*Action item*: Work out how many lines of the data below hold the string "General". Answer with that number alone.

*Entries shown*:
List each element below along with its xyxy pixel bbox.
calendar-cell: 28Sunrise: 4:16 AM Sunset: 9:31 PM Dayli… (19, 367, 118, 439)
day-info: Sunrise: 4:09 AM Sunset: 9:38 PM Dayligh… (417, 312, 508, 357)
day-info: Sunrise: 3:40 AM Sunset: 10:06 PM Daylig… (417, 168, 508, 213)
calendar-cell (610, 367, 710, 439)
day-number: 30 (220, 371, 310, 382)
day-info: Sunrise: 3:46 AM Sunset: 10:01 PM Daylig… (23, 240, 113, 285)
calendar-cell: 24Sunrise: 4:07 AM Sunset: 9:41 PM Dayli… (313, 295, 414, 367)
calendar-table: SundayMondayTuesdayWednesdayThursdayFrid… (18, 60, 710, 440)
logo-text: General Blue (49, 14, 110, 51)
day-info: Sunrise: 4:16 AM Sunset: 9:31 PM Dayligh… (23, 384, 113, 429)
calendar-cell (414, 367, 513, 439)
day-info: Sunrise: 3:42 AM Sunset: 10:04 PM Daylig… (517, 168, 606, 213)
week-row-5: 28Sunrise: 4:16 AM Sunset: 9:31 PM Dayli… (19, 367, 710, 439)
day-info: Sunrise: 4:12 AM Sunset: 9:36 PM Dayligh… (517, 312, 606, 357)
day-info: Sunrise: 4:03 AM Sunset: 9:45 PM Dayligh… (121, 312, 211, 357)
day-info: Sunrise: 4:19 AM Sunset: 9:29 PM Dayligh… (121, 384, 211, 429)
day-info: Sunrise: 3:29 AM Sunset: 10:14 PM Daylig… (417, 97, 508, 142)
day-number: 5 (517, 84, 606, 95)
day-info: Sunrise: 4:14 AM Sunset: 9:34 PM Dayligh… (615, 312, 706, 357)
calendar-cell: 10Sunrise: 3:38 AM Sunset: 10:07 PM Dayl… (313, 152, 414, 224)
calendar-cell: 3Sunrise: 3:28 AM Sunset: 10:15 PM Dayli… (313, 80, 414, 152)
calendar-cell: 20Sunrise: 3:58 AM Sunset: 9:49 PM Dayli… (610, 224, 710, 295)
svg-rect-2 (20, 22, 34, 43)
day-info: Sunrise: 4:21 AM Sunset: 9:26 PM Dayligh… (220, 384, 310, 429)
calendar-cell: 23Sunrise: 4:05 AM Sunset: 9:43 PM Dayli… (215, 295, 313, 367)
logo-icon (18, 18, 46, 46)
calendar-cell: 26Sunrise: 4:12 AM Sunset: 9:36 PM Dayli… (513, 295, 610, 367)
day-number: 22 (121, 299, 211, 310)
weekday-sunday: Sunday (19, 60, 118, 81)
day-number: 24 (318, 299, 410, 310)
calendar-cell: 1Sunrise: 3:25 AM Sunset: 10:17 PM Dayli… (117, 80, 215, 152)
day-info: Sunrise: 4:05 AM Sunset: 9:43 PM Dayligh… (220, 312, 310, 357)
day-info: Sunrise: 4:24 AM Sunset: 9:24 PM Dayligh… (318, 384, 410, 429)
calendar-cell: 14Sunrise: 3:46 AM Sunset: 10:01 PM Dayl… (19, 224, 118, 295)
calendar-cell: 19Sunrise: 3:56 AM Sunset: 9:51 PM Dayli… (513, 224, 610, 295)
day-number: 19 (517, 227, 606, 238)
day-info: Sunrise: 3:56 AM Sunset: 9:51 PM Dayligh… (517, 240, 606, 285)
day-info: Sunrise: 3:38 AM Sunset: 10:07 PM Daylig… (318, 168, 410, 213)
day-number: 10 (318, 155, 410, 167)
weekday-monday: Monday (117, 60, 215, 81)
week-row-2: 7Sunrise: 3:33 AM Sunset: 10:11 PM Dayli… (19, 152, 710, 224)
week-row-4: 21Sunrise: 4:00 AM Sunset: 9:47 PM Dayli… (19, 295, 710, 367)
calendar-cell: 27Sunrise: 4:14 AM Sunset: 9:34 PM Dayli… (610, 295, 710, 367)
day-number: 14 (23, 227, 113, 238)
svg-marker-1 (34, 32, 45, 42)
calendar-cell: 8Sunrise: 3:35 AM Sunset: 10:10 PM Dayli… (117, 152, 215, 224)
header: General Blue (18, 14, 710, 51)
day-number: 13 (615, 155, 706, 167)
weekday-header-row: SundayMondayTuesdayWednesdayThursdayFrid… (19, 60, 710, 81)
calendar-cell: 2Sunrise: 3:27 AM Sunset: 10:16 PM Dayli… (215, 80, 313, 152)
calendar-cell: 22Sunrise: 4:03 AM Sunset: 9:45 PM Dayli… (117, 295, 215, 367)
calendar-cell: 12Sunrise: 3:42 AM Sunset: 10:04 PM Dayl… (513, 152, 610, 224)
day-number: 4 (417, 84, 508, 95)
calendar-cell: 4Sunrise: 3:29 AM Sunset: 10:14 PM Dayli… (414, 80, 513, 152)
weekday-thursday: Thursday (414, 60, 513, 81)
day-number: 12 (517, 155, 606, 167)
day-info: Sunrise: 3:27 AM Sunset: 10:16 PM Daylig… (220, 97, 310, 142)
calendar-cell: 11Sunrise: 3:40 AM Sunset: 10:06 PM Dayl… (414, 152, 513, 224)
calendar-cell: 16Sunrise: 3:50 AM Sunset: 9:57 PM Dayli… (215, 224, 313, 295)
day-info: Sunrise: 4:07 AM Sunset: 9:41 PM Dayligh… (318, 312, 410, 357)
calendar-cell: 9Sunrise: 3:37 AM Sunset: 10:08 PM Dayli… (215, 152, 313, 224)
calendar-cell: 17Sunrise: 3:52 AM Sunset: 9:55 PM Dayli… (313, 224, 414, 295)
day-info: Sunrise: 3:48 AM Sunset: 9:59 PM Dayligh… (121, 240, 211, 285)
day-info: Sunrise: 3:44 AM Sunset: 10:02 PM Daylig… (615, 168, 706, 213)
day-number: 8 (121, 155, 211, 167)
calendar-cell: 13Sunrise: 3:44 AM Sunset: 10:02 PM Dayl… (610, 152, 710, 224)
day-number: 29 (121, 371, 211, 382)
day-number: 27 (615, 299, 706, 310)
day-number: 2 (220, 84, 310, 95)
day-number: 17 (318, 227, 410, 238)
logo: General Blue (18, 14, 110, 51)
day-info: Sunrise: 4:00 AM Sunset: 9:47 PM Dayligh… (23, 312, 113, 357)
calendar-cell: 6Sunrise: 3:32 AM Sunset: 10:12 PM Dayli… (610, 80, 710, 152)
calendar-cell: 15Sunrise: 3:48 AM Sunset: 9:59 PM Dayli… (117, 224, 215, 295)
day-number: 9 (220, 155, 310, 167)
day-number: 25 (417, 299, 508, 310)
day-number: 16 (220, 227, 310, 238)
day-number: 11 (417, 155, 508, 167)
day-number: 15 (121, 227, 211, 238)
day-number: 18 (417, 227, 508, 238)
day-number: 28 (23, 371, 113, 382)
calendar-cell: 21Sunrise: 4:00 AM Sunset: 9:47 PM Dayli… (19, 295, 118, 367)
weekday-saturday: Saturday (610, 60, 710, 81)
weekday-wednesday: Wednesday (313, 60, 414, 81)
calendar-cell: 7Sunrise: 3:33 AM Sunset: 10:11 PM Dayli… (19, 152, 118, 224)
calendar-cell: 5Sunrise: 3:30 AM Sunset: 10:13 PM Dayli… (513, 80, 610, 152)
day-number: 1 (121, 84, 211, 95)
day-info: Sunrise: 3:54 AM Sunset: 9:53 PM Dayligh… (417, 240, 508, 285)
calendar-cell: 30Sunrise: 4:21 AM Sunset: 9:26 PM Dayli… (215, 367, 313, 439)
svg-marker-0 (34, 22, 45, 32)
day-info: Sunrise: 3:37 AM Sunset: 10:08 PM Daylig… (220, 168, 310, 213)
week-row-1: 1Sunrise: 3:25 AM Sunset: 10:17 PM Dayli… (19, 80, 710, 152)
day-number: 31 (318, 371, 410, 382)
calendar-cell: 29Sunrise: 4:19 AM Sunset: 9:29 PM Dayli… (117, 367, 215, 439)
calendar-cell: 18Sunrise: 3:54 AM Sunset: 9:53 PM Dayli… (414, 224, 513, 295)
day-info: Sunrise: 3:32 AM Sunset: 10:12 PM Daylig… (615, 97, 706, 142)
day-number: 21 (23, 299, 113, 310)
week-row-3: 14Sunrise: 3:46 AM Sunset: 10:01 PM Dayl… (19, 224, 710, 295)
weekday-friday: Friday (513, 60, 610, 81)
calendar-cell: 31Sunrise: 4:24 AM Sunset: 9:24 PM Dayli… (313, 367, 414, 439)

*Exercise result*: 3